#### Problem details:
For the string "Orgel", state how many lines of the data hold it. Give nothing besides the number.

(Data provided begins)

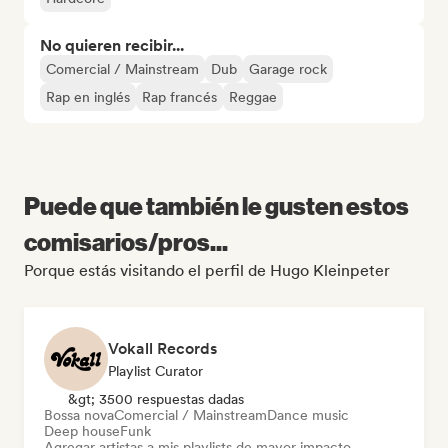
No quieren recibir...
Comercial / Mainstream
Dub
Garage rock
Rap en inglés
Rap francés
Reggae
Puede que también le gusten estos
comisarios/pros...
Porque estás visitando el perfil de Hugo Kleinpeter
Vokall Records
Playlist Curator
&gt; 3500 respuestas dadas
Bossa nova
Comercial / Mainstream
Dance music
Deep house
Funk
Agregar artistas a mis playlists de mayor impacto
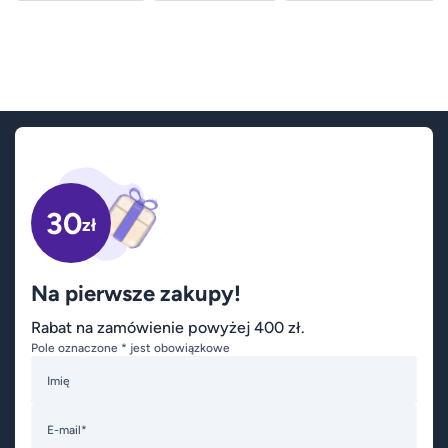
30
zł
Na pierwsze zakupy!
Rabat na zamówienie powyżej 400 zł.
Pole oznaczone * jest obowiązkowe
Imię
E-mail*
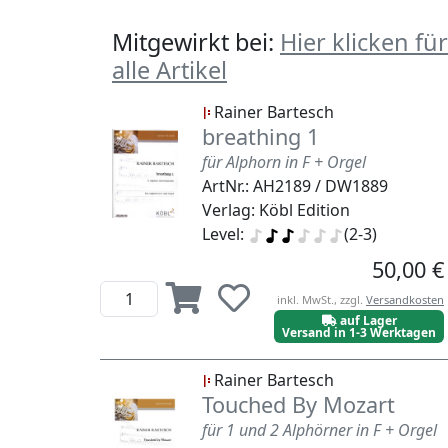
Mitgewirkt bei:
Hier klicken für
alle Artikel
Rainer Bartesch
breathing 1
für Alphorn in F + Orgel
ArtNr.: AH2189 / DW1889
Verlag: Köbl Edition
Level:
(2-3)
50,00 €
inkl. MwSt., zzgl.
Versandkosten
auf Lager
Versand in 1-3 Werktagen
Rainer Bartesch
Touched By Mozart
für 1 und 2 Alphörner in F + Orgel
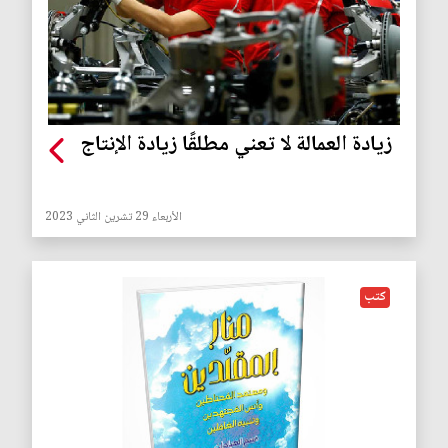
زيادة العمالة لا تعني مطلقًا زيادة الإنتاج
الأربعاء 29 تشرين الثاني 2023
كتب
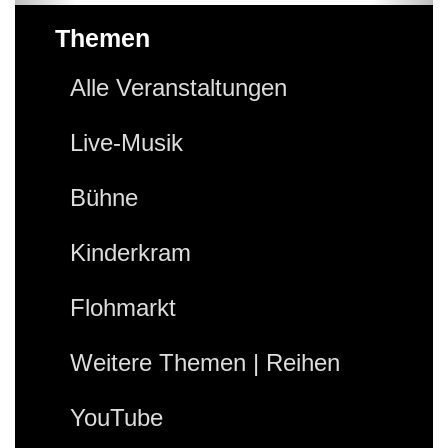
Themen
Alle Veranstaltungen
Live-Musik
Bühne
Kinderkram
Flohmarkt
Weitere Themen | Reihen
YouTube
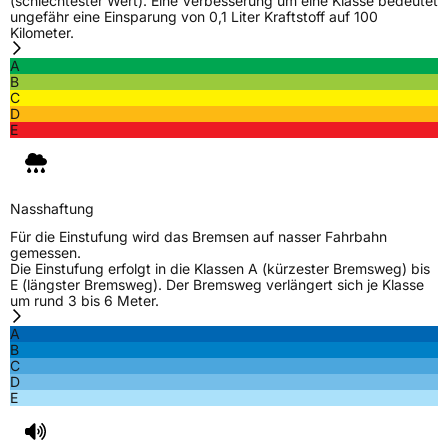
(schlechtester Wert). Eine Verbesserung um eine Klasse bedeutet
Weitere Eigenschaften
ungefähr eine Einsparung von 0,1 Liter Kraftstoff auf 100
Kilometer.
Schlauchtyp
TL
A
B
Zustand
Neureifen
C
D
E
EU Label
Effizienz
D
Nasshaftung
Für die Einstufung wird das Bremsen auf nasser Fahrbahn
Nasshaftung
A
gemessen.
Die Einstufung erfolgt in die Klassen A (kürzester Bremsweg) bis
E (längster Bremsweg). Der Bremsweg verlängert sich je Klasse
Rollgeräusch (Klasse)
A
um rund 3 bis 6 Meter.
A
Rollgeräusch (dB)
67
B
C
Fahrzeugklasse
C1
D
E
3PMSF / Schneeflockensymbol / Alpine-Symbol
Nein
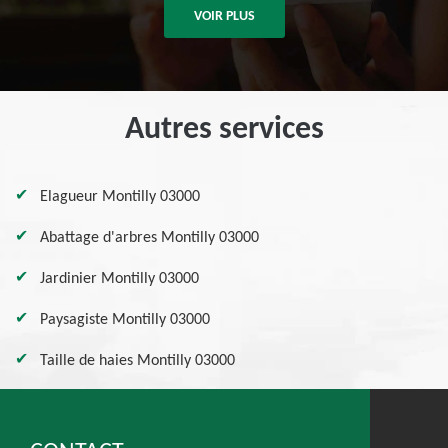
VOIR PLUS
Autres services
Elagueur Montilly 03000
Abattage d'arbres Montilly 03000
Jardinier Montilly 03000
Paysagiste Montilly 03000
Taille de haies Montilly 03000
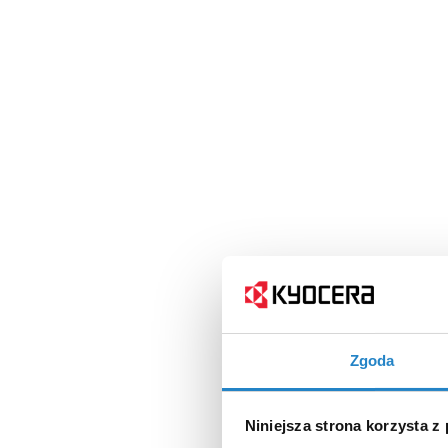
Zgoda
Niniejsza strona korzysta z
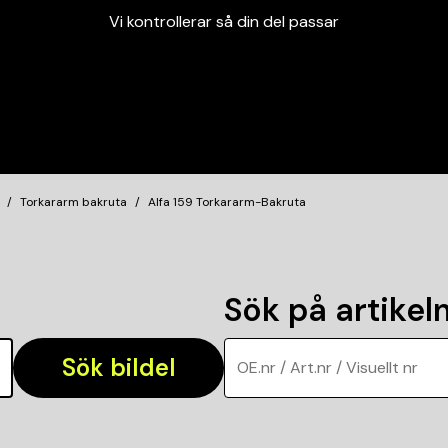
Vi kontrollerar så din del passar
Garanterad passform
Snabbt och tryggt
Vi kontrollerar så din del passar
Torkararm bakruta
Alfa 159 Torkararm-Bakruta
Sök på artike
Sök bildel
OE.nr / Art.nr / Visuellt nr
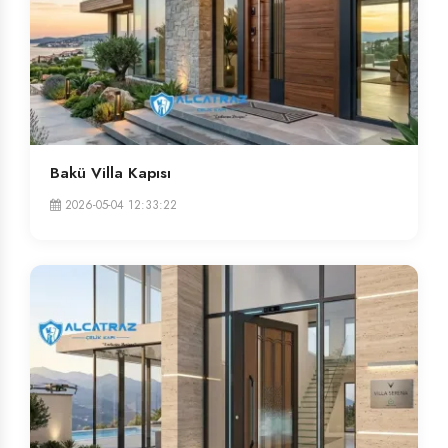
Bakü Villa Kapısı
2026-05-04 12:33:22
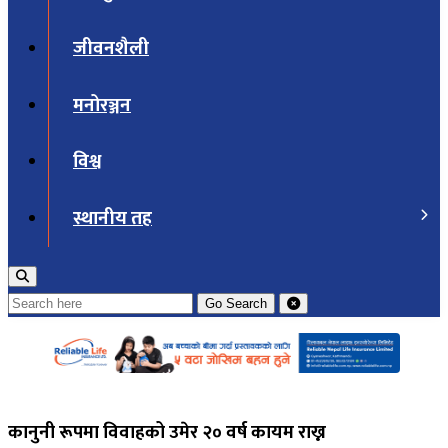
जीवनशैली
मनोरञ्जन
विश्व
स्थानीय तह
Go
Search
कानुनी रूपमा विवाहको उमेर २० वर्ष कायम राख्न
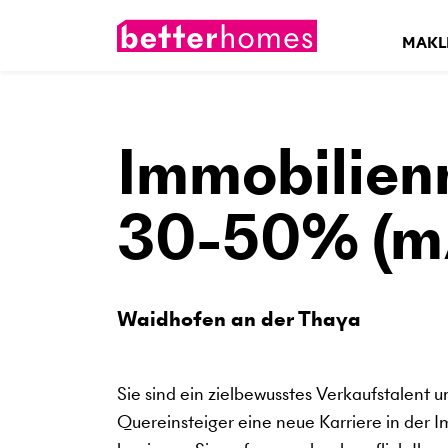
MAKL
Immobilien
30-50% (m
Waidhofen an der Thaya
Sie sind ein zielbewusstes Verkaufstalent u
Quereinsteiger eine neue Karriere in de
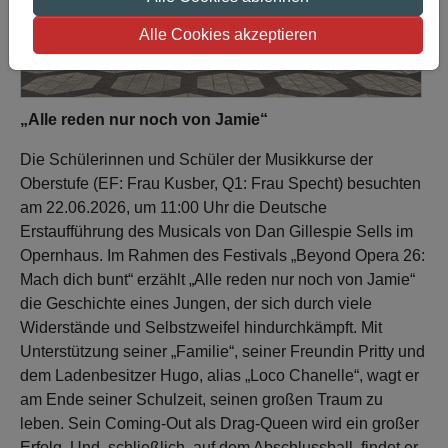
Alle Cookies akzeptieren
„Alle reden nur noch von Jamie“
Die Schülerinnen und Schüler der Musikkurse der
Oberstufe (EF: Frau Kusber, Q1: Frau Specht) besuchten
am 22.06.2026, um 11:00 Uhr die Deutsche
Erstaufführung des Musicals von Dan Gillespie Sells im
Opernhaus. Im Rahmen des Festivals „Beyond Opera 26:
Mach dich bunt“ erzählt „Alle reden nur noch von Jamie“
die Geschichte eines Jungen, der sich durch viele
Widerstände und Selbstzweifel hindurchkämpft. Mit
Unterstützung seiner „Familie“, seiner Freundin Pritty und
dem Ladenbesitzer Hugo, alias „Loco Chanelle“, wagt er
am Ende seiner Schulzeit, seinen großen Traum zu
leben. Sein Coming-Out als Drag-Queen wird ein großer
Erfolg. Und, schließlich, auf dem Abschlussball, findet er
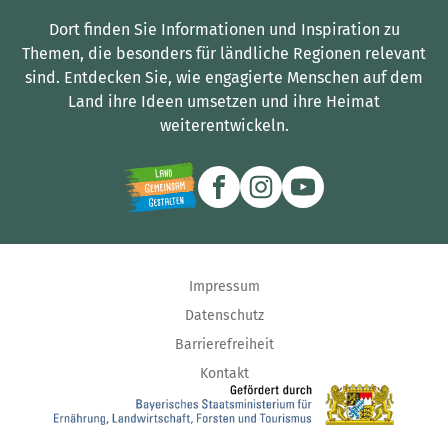
Dort finden Sie Informationen und Inspiration zu
Themen, die besonders für ländliche Regionen relevant
sind.
Entdecken Sie, wie engagierte Menschen auf dem
Land ihre Ideen umsetzen und ihre Heimat
weiterentwickeln.
Impressum
Datenschutz
Barrierefreiheit
Kontakt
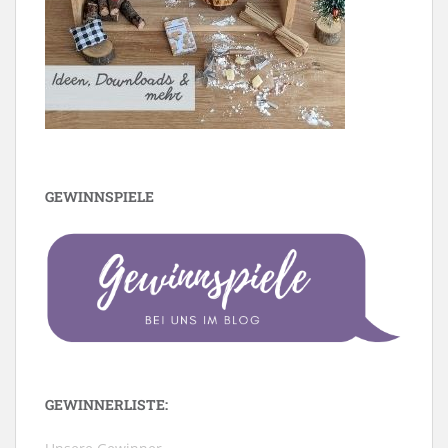
GEWINNSPIELE
GEWINNERLISTE:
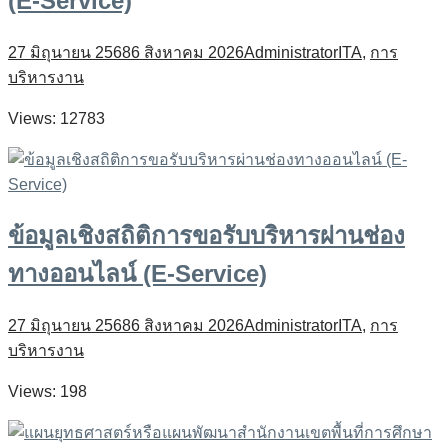
(E-Service)
27 มิถุนายน 2568
6 สิงหาคม 2026
Administrator
ITA
,
การ
บริหารงาน
Views: 12783
ข้อมูลเชิงสถิติการขอรับบริหารผ่านช่อง
ทางออนไลน์ (E-Service)
27 มิถุนายน 2568
6 สิงหาคม 2026
Administrator
ITA
,
การ
บริหารงาน
Views: 198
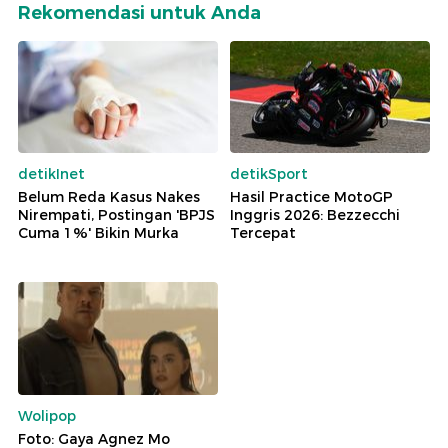
Rekomendasi untuk Anda
detikInet
detikSport
Belum Reda Kasus Nakes
Hasil Practice MotoGP
Nirempati, Postingan 'BPJS
Inggris 2026: Bezzecchi
Cuma 1%' Bikin Murka
Tercepat
Wolipop
Foto: Gaya Agnez Mo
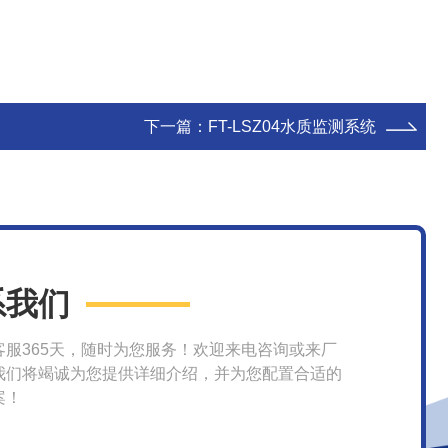
下一篇：
FT-LSZ04水质监测系统
系我们
客服365天，随时为您服务！欢迎来电咨询或来厂
我们将竭诚为您提供详细介绍，并为您配置合适的
案！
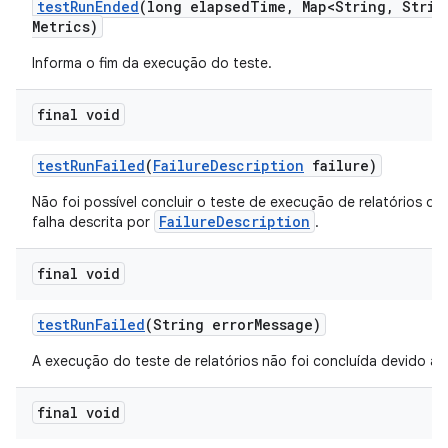
test
Run
Ended
(long elapsed
Time
,
Map<String
,
Strin
Metrics)
Informa o fim da execução do teste.
final void
test
Run
Failed
(
Failure
Description
failure)
Não foi possível concluir o teste de execução de relatórios de
FailureDescription
falha descrita por
.
final void
test
Run
Failed
(String error
Message)
A execução do teste de relatórios não foi concluída devido a u
final void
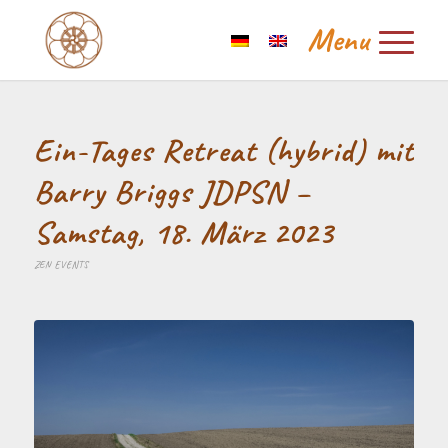
Ein-Tages Retreat (hybrid) mit
Barry Briggs JDPSN –
Samstag, 18. März 2023
ZEN EVENTS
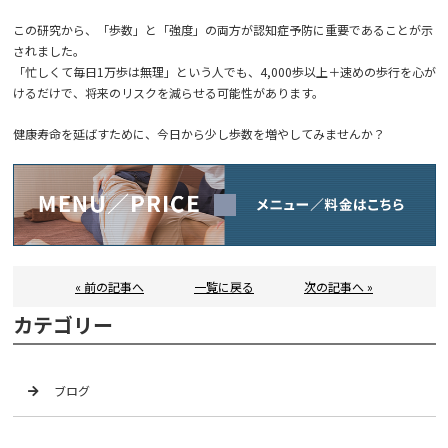
この研究から、「歩数」と「強度」の両方が認知症予防に重要であることが示
されました。
「忙しくて毎日1万歩は無理」という人でも、4,000歩以上＋速めの歩行を心が
けるだけで、将来のリスクを減らせる可能性があります。
健康寿命を延ばすために、今日から少し歩数を増やしてみませんか？
« 前の記事へ
一覧に戻る
次の記事へ »
カテゴリー
ブログ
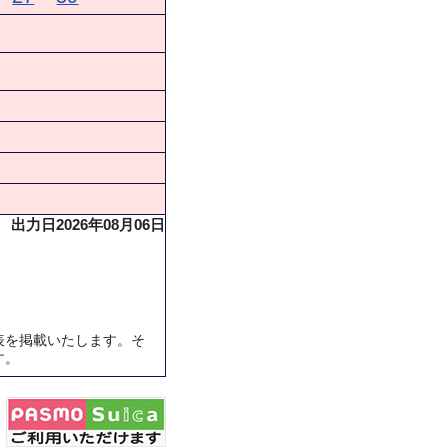
出力日2026年08月06日
表を掲載いたします。そ
す。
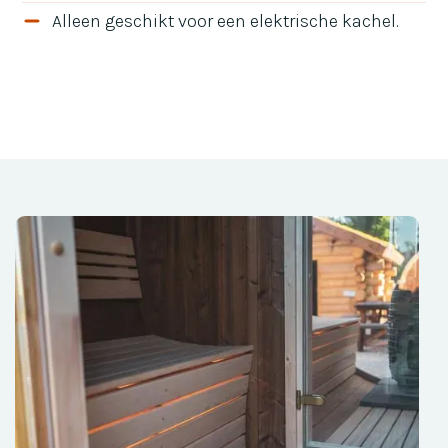
Alleen geschikt voor een elektrische kachel.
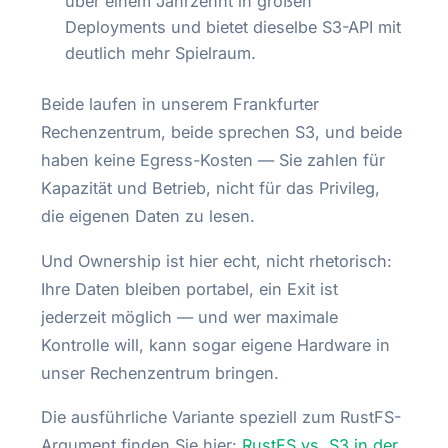
über einem Jahrzehnt in großen
Deployments und bietet dieselbe S3-API mit
deutlich mehr Spielraum.
Beide laufen in unserem Frankfurter
Rechenzentrum, beide sprechen S3, und beide
haben keine Egress-Kosten — Sie zahlen für
Kapazität und Betrieb, nicht für das Privileg,
die eigenen Daten zu lesen.
Und Ownership ist hier echt, nicht rhetorisch:
Ihre Daten bleiben portabel, ein Exit ist
jederzeit möglich — und wer maximale
Kontrolle will, kann sogar eigene Hardware in
unser Rechenzentrum bringen.
Die ausführliche Variante speziell zum RustFS-
Argument finden Sie hier:
RustFS vs. S3 in der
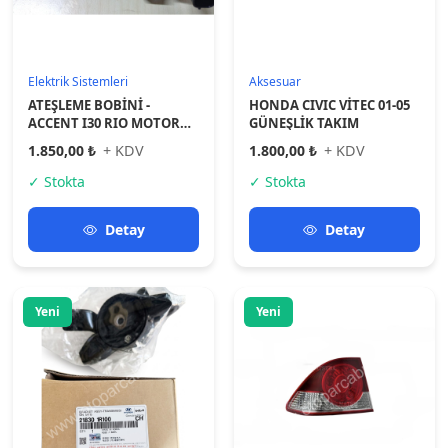
Motor Parçaları
Aydınlatma
MOTOR KULAĞI SOL -
Honda Stop Cıvıc 07-09 Dış
ACCENT BLUE DİZEL
Sol - 33551-Snb-003
2.900,00 ₺
+ KDV
1.950,00 ₺
+ KDV
✓ Stokta
✓ Stokta
Detay
Detay
Yeni
Yeni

(Data provided ends)

#### Final answer:
2